[Provided entries]

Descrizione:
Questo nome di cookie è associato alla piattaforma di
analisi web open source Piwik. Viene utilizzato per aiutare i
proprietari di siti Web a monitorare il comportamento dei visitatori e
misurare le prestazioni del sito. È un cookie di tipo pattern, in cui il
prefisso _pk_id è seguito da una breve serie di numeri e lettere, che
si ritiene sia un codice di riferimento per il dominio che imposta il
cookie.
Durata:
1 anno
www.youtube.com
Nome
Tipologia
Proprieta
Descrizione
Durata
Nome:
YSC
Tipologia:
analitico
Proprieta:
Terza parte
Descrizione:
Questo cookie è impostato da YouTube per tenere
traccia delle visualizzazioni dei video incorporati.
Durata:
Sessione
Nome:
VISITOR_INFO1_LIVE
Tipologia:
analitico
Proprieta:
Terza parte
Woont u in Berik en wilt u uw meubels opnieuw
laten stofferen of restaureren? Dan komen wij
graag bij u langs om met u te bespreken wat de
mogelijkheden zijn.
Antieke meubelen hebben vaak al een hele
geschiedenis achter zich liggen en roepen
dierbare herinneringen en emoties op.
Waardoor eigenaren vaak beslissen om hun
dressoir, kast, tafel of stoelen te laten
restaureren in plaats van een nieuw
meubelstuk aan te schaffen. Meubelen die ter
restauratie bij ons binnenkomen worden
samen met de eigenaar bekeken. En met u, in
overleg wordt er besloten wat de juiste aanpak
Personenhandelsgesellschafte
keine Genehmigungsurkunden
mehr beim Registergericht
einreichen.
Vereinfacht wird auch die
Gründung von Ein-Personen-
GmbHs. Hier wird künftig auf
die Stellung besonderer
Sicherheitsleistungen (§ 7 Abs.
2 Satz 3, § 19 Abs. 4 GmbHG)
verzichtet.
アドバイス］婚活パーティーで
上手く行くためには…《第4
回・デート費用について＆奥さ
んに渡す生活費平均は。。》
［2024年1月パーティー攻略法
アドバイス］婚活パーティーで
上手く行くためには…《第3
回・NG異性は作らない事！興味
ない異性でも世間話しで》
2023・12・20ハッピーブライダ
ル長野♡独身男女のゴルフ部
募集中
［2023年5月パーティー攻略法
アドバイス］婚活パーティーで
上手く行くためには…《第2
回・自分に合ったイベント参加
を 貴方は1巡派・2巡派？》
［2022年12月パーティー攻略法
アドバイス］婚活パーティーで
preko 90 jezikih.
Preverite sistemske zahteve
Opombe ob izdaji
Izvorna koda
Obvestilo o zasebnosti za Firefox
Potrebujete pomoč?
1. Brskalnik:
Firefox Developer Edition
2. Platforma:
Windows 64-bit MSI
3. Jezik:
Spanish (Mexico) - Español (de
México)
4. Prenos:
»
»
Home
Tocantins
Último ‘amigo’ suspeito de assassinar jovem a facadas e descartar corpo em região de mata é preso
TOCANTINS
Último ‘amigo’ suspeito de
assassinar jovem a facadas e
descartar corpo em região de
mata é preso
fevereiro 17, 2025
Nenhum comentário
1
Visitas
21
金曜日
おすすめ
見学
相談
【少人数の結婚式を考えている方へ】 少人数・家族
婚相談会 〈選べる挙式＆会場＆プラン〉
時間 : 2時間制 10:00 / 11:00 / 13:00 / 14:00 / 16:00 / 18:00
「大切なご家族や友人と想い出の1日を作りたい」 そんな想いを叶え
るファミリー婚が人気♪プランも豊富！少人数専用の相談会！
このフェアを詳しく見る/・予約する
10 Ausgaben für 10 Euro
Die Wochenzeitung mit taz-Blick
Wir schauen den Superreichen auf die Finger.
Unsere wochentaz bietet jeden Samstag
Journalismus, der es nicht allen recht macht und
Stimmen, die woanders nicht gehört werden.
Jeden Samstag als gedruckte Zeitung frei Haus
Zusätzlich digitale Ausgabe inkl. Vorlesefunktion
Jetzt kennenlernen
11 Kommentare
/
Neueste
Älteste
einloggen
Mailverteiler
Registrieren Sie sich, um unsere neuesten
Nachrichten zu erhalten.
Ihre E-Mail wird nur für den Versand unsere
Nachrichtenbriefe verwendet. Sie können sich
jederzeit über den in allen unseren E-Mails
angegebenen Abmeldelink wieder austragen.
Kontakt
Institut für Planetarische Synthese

[What to do] Copy each line of the listing that carries the string "assassinar".

[Completed task]
Último ‘amigo’ suspeito de assassinar jovem a facadas e descartar corpo em região de mata é preso
assassinar jovem a facadas e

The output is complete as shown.